Мандельштам не прочел «Чевенгур» и, вероятно, даже не знал о его существовании. Но структура платоновской книги угадана им с точностью, намного превосходящей целенаправленные разборы. Платонов тоже преодолевает Белого, но – идя в том же направлении, продолжая его. Он не возвращается к фабуле, а заменяет взвинченный, открытый лиризм автора «Петербурга» объективным, предметным лиризмом «японско-флоберовской аналитической танки» (в недавнем романе В. Маканина «Андеграунд…» мелькнуло остроумное определение: обрусевшая танка).
«Чевенгур», большая четырехсотстраничная книга, в конечном счете строится по системе танок, сотни, тысячи раз начинаясь сначала. И каждая «молекула» не столько составляет «вещество повествования», сколько несет в себе все признаки целого.

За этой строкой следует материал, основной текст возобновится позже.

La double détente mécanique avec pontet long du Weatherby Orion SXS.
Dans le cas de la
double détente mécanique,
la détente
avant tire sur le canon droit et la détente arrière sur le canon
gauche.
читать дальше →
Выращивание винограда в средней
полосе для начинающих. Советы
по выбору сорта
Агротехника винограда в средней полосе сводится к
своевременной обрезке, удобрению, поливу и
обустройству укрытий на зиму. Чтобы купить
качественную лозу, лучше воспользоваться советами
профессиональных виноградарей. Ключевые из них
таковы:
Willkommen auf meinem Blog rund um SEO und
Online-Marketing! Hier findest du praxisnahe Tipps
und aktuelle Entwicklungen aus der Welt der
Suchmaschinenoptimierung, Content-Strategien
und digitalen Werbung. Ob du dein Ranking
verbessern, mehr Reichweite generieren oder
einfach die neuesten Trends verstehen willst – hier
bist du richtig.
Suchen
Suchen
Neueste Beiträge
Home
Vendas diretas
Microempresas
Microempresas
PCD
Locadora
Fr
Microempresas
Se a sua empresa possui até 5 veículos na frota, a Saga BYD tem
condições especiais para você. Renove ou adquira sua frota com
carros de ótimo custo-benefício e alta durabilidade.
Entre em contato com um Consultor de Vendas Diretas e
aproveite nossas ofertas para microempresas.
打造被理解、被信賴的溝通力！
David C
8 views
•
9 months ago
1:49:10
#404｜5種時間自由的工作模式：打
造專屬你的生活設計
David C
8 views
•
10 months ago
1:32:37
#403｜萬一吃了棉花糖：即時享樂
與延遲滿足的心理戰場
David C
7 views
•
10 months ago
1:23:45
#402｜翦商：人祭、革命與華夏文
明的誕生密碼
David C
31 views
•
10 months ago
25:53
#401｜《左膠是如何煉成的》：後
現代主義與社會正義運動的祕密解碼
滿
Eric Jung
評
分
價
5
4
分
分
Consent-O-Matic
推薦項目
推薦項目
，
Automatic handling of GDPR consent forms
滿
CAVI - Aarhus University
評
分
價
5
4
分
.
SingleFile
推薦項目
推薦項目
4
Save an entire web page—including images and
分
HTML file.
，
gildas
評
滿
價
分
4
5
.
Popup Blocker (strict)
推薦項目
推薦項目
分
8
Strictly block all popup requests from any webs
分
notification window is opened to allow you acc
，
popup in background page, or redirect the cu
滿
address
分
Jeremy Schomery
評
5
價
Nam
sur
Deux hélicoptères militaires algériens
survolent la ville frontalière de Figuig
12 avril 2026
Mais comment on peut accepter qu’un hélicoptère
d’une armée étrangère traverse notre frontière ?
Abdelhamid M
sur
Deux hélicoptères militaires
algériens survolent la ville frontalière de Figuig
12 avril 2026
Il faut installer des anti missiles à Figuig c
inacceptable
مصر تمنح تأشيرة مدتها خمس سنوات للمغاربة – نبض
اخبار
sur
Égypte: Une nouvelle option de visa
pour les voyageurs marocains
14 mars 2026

Особенно очевидно и убедительно мандельштамовское прозрение подходит к платоновскому пейзажу (если уж считать – их в романе более шестидесяти). Ландшафтные описания, как правило, очень кратки. Она варьируют достаточно ограниченный круг простейших предметных деталей и мотивов: день, ночь, солнце, луна, звезды, туман, дождь, ветер, дерево, погост (около десятка упоминаний)… Пейзаж всегда летний или осенний (в «Чевенгуре» нет зимы, снега, белизны, бодрящего холода). Но главное – он меньше всего ассоциируется с состоянием какого-нибудь персонажа по сходству или контрасту (привычная повествовательная мотивировка), он не образует собственной развертывающейся сюжетной линии (как, к примеру, в чеховской «Степи»). Платоновский пустынный и гулкий космос описан по методу танки – сразу и целиком, потом еще раз, еще раз… Мир не развивается, не развертывается перед глазами героя, а
«Захар Павлович вышел наружу и постоял во влаге теплого дождя, напевающего про мирную жизнь, про обширность долгой земли. Темные деревья дремали раскорячившись, объятые лаской спокойного дождя; им было так хорошо, что они изнемогали и пошевеливали ветками без всякого ветра». – «Ночное звездное небо отсасывало с земли последнюю дневную теплоту, начиналась предрассветная тяга воздуха в высоту. В окна была видна росистая, изменившаяся трава, будто рощи лунных долин». – «Под утро мир оскудел в своем звездном величии и серым светом заменил мерцающее сияние. Ночь ушла, как блестящая кавалерия, на землю вступила пехота трудного походного дня». – «Туманы словно сны погибали под острым зрением солнца. И там, где ночью было страшно, лежали освещенными и бедными простые пространства. Земля спала обнаженной и мучительной, как мать, с которой сползло одеяло. По степной реке, из которой пили воду блуждающие люди, в тихом бреду еще висела мгла, и рыбы, ожидая света, плавали с выпученными глазами по самому верху воды». – «Дванов не пожалел родину и оставил ее. Смирное поле потянулось безлюдной жатвой, с нижней земли пахло грустью ветхих трав, и оттуда начиналось безвыходное небо, делавшее весь мир порожним местом».
Разделенные десятками и сотнями страниц, платоновские пейзажные танки демонстрируют единую точку зрения (обобщенно-космический взгляд) и оказываются одним из ключей к идеологической, философской проблематике книги (от ласки теплого дождя и обширности долгой земли – к безвыходному небу).
Так же автономен, лишен дальней психологической перспективы почти каждый поступок героя, каждое его душевное движение. Он не столько происходит, сколько случается, и описывается с серьезностью и обстоятельностью ключевого, переломного, последнего фабульного события.
«Закрытая дверь отделяла соседнюю комнату, там посредством равномерного чтения вслух какой-то рабфаковец вбирал в свою память политическую науку. Раньше бы там жил, наверно, семинарист и изучал бы догматы вселенских соборов, чтобы впоследствии, по законам диалектического развития души, прийти к богохульству».
Повествователь больше никогда не вернется к этому рабфаковцу, но что-то главное о нем, о времени, о мире уже сказано: сопоставлены прошлое и настоящее, подчеркнута зеркальность персонажей, продемонстрирована привычная платоновская «вещественность духовного» («вбирал в свою память политическую науку»).
И здесь же, на этой странице: «Над домами, над Москвой-рекой и всей окраинной ветхостью города сейчас светила луна. Под луной, как под потухшим солнцем, шуршали женщины и девушки – бесприютная любовь людей».
Образ закончен, требуется большая пауза, все можно начинать сначала, а это «произведение» публиковать отдельно – в жанре «опавших листьев». «Чевенгур», в сущности, можно читать и так: как сборник стихотворений в прозе, танок, открывая наугад практически на любой странице.